Make an exact copy of the entries, taking out every picture.
Content starts
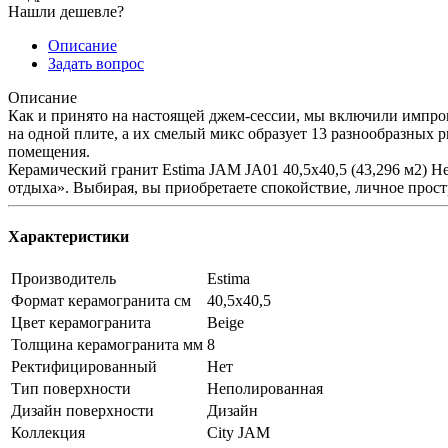
Нашли дешевле?
Описание
Задать вопрос
Описание
Как и принято на настоящей джем-сессии, мы включили импро
на одной плите, а их смелый микс образует 13 разнообразных
помещения.
Керамический гранит Estima JAM JA01 40,5x40,5 (43,296 м2) Не
отдыха». Выбирая, вы приобретаете cпокойствие, личное прост
Характеристики
Производитель
Estima
Формат керамогранита см
40,5х40,5
Цвет керамогранита
Beige
Толщина керамогранита мм
8
Ректифицированный
Нет
Тип поверхности
Неполированная
Дизайн поверхности
Дизайн
Коллекция
City JAM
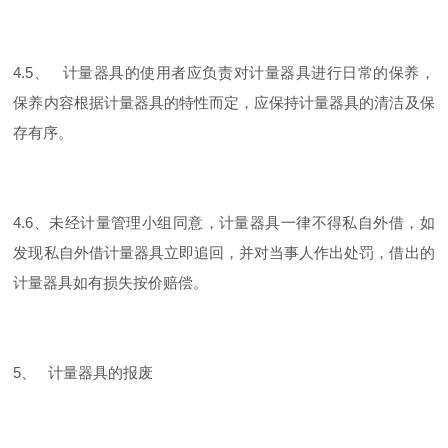
4.5、 计量器具的使用者应负责对计量器具进行日常的保养，
保养内容根据计量器具的特性而定，应保持计量器具的清洁及保
存有序。
4.6、未经计量管理小组同意，计量器具一律不得私自外借，如
发现私自外借计量器具立即追回，并对当事人作出处罚，借出的
计量器具如有损失按价赔偿。
5、 计量器具的报废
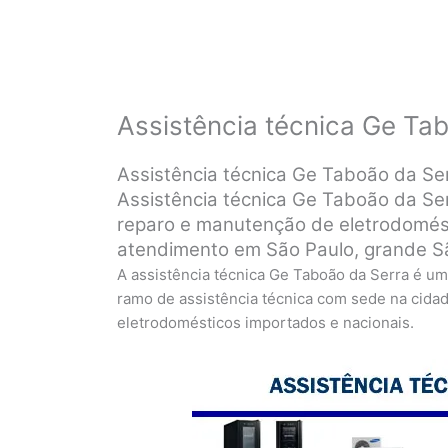
Assistência técnica Ge Ta
Assistência técnica Ge Taboão da Se
Assistência técnica Ge Taboão da Ser
reparo e manutenção de eletrodomés
atendimento em São Paulo, grande S
A assistência técnica Ge Taboão da Serra é 
ramo de assistência técnica com sede na cidad
eletrodomésticos importados e nacionais.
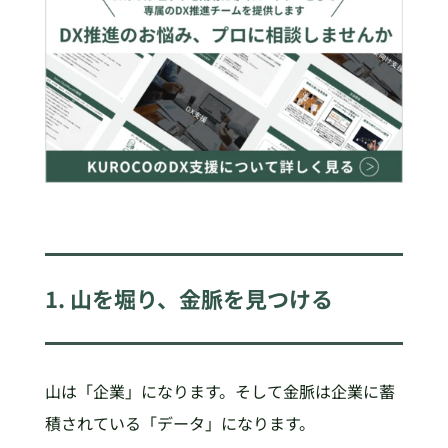
1. 山を堀り、金脈を見つける
山は「企業」になります。そして金脈は企業に蓄
積されている「データ」になります。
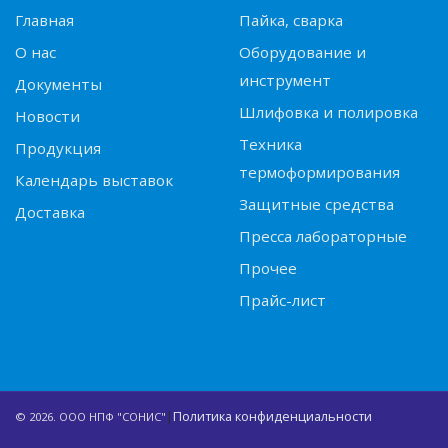
Главная
Пайка, сварка
О нас
Оборудование и
инструмент
Документы
Шлифовка и полировка
Новости
Техника
Продукция
термоформирования
Календарь выставок
Защитные средства
Доставка
Пресса лабораторные
Прочее
Прайс-лист
|
Политика конфиденциальности
© 2026. ООО НПФ "СОНИС"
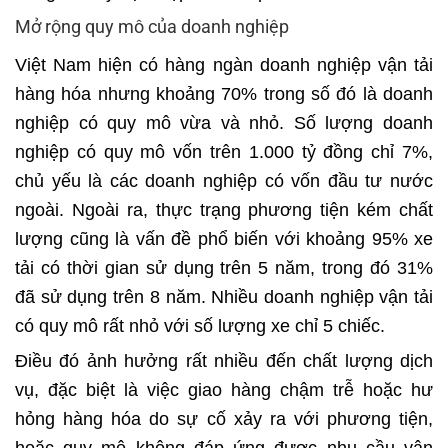
Mở rộng quy mô của doanh nghiệp
Việt Nam hiện có hàng ngàn doanh nghiệp vận tải
hàng hóa nhưng khoảng 70% trong số đó là doanh
nghiệp có quy mô vừa và nhỏ. Số lượng doanh
nghiệp có quy mô vốn trên 1.000 tỷ đồng chỉ 7%,
chủ yếu là các doanh nghiệp có vốn đầu tư nước
ngoài. Ngoài ra, thực trạng phương tiện kém chất
lượng cũng là vấn đề phổ biến với khoảng 95% xe
tải có thời gian sử dụng trên 5 năm, trong đó 31%
đã sử dụng trên 8 năm. Nhiều doanh nghiệp vận tải
có quy mô rất nhỏ với số lượng xe chỉ 5 chiếc.
Điều đó ảnh hưởng rất nhiều đến chất lượng dịch
vụ, đặc biệt là việc giao hàng chậm trễ hoặc hư
hỏng hàng hóa do sự cố xảy ra với phương tiện,
hoặc quy mô không đáp ứng được nhu cầu vận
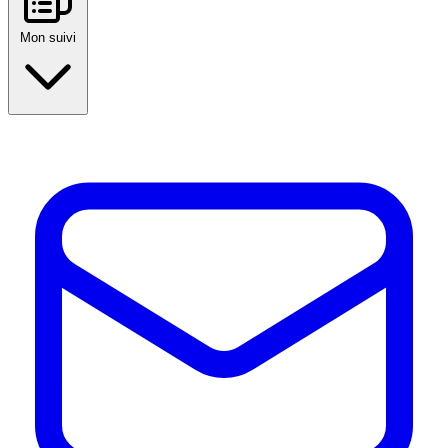
Mon suivi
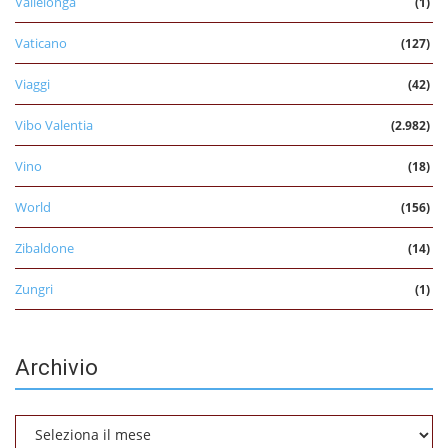
Vallelonga
(1)
Vaticano
(127)
Viaggi
(42)
Vibo Valentia
(2.982)
Vino
(18)
World
(156)
Zibaldone
(14)
Zungri
(1)
Archivio
Archivio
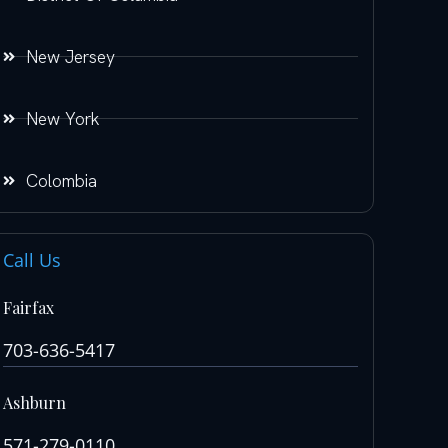
New Jersey
New York
Colombia
Call Us
Fairfax
703-636-5417
Ashburn
571-279-0110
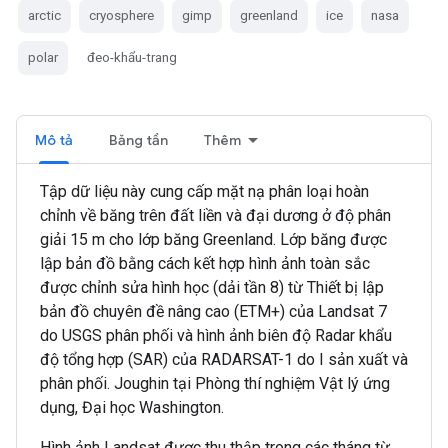
arctic
cryosphere
gimp
greenland
ice
nasa
polar
đeo-khẩu-trang
Mô tả
Băng tần
Thêm
Tập dữ liệu này cung cấp mặt nạ phân loại hoàn
chỉnh về băng trên đất liền và đại dương ở độ phân
giải 15 m cho lớp băng Greenland. Lớp băng được
lập bản đồ bằng cách kết hợp hình ảnh toàn sắc
được chỉnh sửa hình học (dải tần 8) từ Thiết bị lập
bản đồ chuyên đề nâng cao (ETM+) của Landsat 7
do USGS phân phối và hình ảnh biên độ Radar khẩu
độ tổng hợp (SAR) của RADARSAT-1 do I sản xuất và
phân phối. Joughin tại Phòng thí nghiệm Vật lý ứng
dụng, Đại học Washington.
Hình ảnh Landsat được thu thập trong các tháng từ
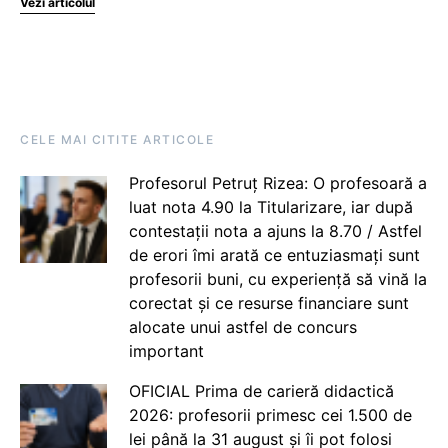
Vezi articolul
CELE MAI CITITE ARTICOLE
Profesorul Petruț Rizea: O profesoară a
luat nota 4.90 la Titularizare, iar după
contestații nota a ajuns la 8.70 / Astfel
de erori îmi arată ce entuziasmați sunt
profesorii buni, cu experiență să vină la
corectat și ce resurse financiare sunt
alocate unui astfel de concurs
important
OFICIAL Prima de carieră didactică
2026: profesorii primesc cei 1.500 de
lei până la 31 august și îi pot folosi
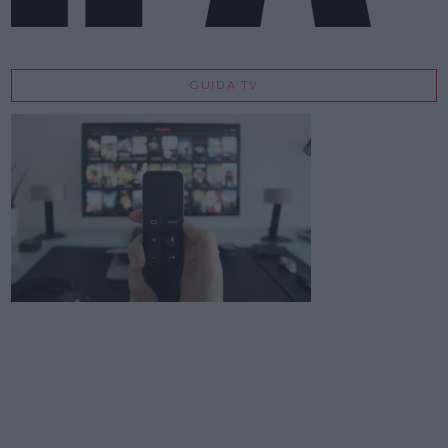
GUIDA TV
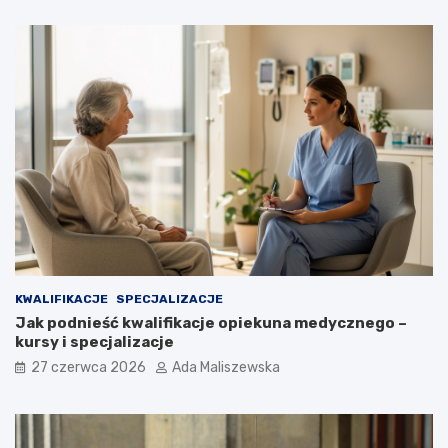
KWALIFIKACJE
SPECJALIZACJE
Jak podnieść kwalifikacje opiekuna medycznego –
kursy i specjalizacje
27 czerwca 2026
Ada Maliszewska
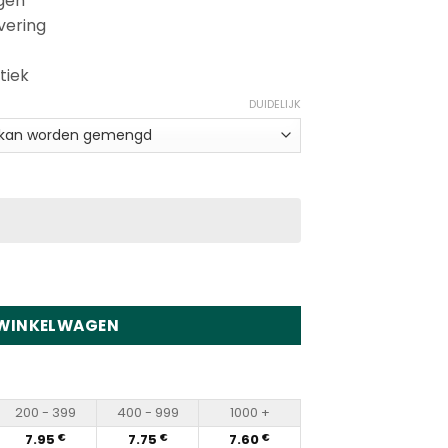
agen
vering
tiek
DUIDELIJK
 Puffs Disposable Vape Wholesale hoeveelheid
 WINKELWAGEN
200 - 399
400 - 999
1000 +
7.95
7.75
7.60
€
€
€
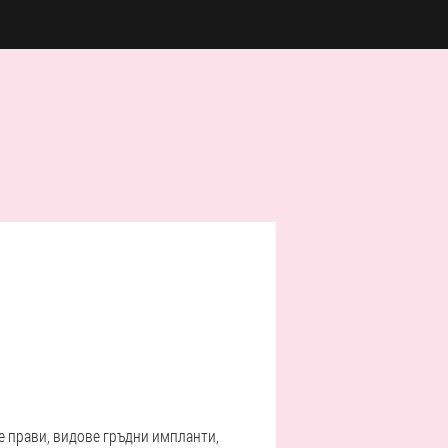
се прави, видове гръдни импланти,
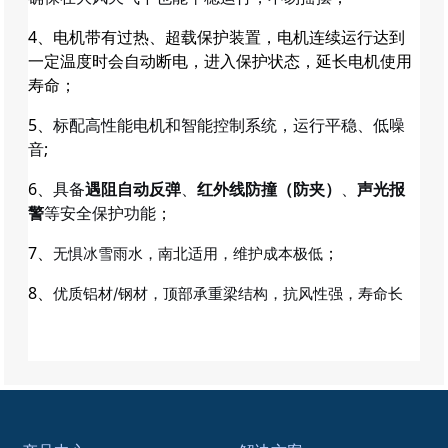
4、电机带有过热、超载保护装置，电机连续运行达到
一定温度时会自动断电，进入保护状态，延长电机使用
寿命；
5、
标配高性能电机和智能控制系统，运行平稳、低噪
;
音
6、
具备
遇阻自动反弹
、
红外线防撞（防夹）
、
声光报
；
警
等安全保护功能
7、
；
无惧冰雪雨水，南北适用，维护成本极低
8、
优质铝材/钢材，顶部承重梁结构，抗风性强，寿命长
Content ends
» RESULT OF THE EXERCISE:
Нашли дешевле?
Описание
Задать вопрос
Описание
Как и принято на настоящей джем-сессии, мы включили импро
на одной плите, а их смелый микс образует 13 разнообразных
помещения.
Керамический гранит Estima JAM JA01 40,5x40,5 (43,296 м2) Не
отдыха». Выбирая, вы приобретаете cпокойствие, личное прост
Характеристики
Производитель
Estima
Формат керамогранита см
40,5х40,5
Цвет керамогранита
Beige
Толщина керамогранита мм
8
Ректифицированный
Нет
Тип поверхности
Неполированная
Дизайн поверхности
Дизайн
Коллекция
City JAM
4.5、 计量器具的使用者应负责对计量器具进行日常的保养，
保养内容根据计量器具的特性而定，应保持计量器具的清洁及保
存有序。
4.6、未经计量管理小组同意，计量器具一律不得私自外借，如
发现私自外借计量器具立即追回，并对当事人作出处罚，借出的
计量器具如有损失按价赔偿。
5、 计量器具的报废
Assistência técnica Ge Ta
Assistência técnica Ge Taboão da Se
Assistência técnica Ge Taboão da Ser
reparo e manutenção de eletrodomés
atendimento em São Paulo, grande S
A assistência técnica Ge Taboão da Serra é 
ramo de assistência técnica com sede na cidad
eletrodomésticos importados e nacionais.
1. 山を堀り、金脈を見つける
山は「企業」になります。そして金脈は企業に蓄
積されている「データ」になります。
Главная
Пайка, сварка
О нас
Оборудование и
инструмент
Документы
Шлифовка и полировка
Новости
Техника
Продукция
термоформирования
Календарь выставок
Защитные средства
Доставка
Пресса лабораторные
Прочее
Прайс-лист
|
Политика конфиденциальности
© 2026. ООО НПФ "СОНИС"
Mở rộng quy mô của doanh nghiệp
Việt Nam hiện có hàng ngàn doanh nghiệp vận tải
hàng hóa nhưng khoảng 70% trong số đó là doanh
nghiệp có quy mô vừa và nhỏ. Số lượng doanh
nghiệp có quy mô vốn trên 1.000 tỷ đồng chỉ 7%,
chủ yếu là các doanh nghiệp có vốn đầu tư nước
ngoài. Ngoài ra, thực trạng phương tiện kém chất
lượng cũng là vấn đề phổ biến với khoảng 95% xe
tải có thời gian sử dụng trên 5 năm, trong đó 31%
đã sử dụng trên 8 năm. Nhiều doanh nghiệp vận tải
có quy mô rất nhỏ với số lượng xe chỉ 5 chiếc.
Điều đó ảnh hưởng rất nhiều đến chất lượng dịch
vụ, đặc biệt là việc giao hàng chậm trễ hoặc hư
hỏng hàng hóa do sự cố xảy ra với phương tiện,
hoặc quy mô không đáp ứng được nhu cầu vận
Mon suivi
Vallelonga
(1)
Vaticano
(127)
Viaggi
(42)
Vibo Valentia
(2.982)
Vino
(18)
World
(156)
Zibaldone
(14)
Zungri
(1)
Archivio
Archivio
New Jersey
New York
Colombia
Call Us
Fairfax
703-636-5417
Ashburn
571-279-0110
arctic
cryosphere
gimp
greenland
ice
nasa
polar
đeo-khẩu-trang
Mô tả
Băng tần
Thêm
Tập dữ liệu này cung cấp mặt nạ phân loại hoàn
chỉnh về băng trên đất liền và đại dương ở độ phân
giải 15 m cho lớp băng Greenland. Lớp băng được
lập bản đồ bằng cách kết hợp hình ảnh toàn sắc
được chỉnh sửa hình học (dải tần 8) từ Thiết bị lập
bản đồ chuyên đề nâng cao (ETM+) của Landsat 7
do USGS phân phối và hình ảnh biên độ Radar khẩu
độ tổng hợp (SAR) của RADARSAT-1 do I sản xuất và
phân phối. Joughin tại Phòng thí nghiệm Vật lý ứng
dụng, Đại học Washington.
Hình ảnh Landsat được thu thập trong các tháng từ
Vezi articolul
CELE MAI CITITE ARTICOLE
Profesorul Petruț Rizea: O profesoară a
luat nota 4.90 la Titularizare, iar după
contestații nota a ajuns la 8.70 / Astfel
de erori îmi arată ce entuziasmați sunt
profesorii buni, cu experiență să vină la
corectat și ce resurse financiare sunt
alocate unui astfel de concurs
important
OFICIAL Prima de carieră didactică
2026: profesorii primesc cei 1.500 de
lei până la 31 august și îi pot folosi
GUIDA TV
KWALIFIKACJE
SPECJALIZACJE
Jak podnieść kwalifikacje opiekuna medycznego –
kursy i specjalizacje
27 czerwca 2026
Ada Maliszewska
agen
vering
tiek
DUIDELIJK
 Puffs Disposable Vape Wholesale hoeveelheid
 WINKELWAGEN
200 - 399
400 - 999
1000 +
7.95
7.75
7.60
€
€
€
се прави, видове гръдни импланти,
4、电机带有过热、超载保护装置，电机连续运行达到
一定温度时会自动断电，进入保护状态，延长电机使用
寿命；
5、
标配高性能电机和智能控制系统，运行平稳、低噪
;
音
6、
具备
遇阻自动反弹
、
红外线防撞（防夹）
、
声光报
；
警
等安全保护功能
7、
；
无惧冰雪雨水，南北适用，维护成本极低
8、
优质铝材/钢材，顶部承重梁结构，抗风性强，寿命长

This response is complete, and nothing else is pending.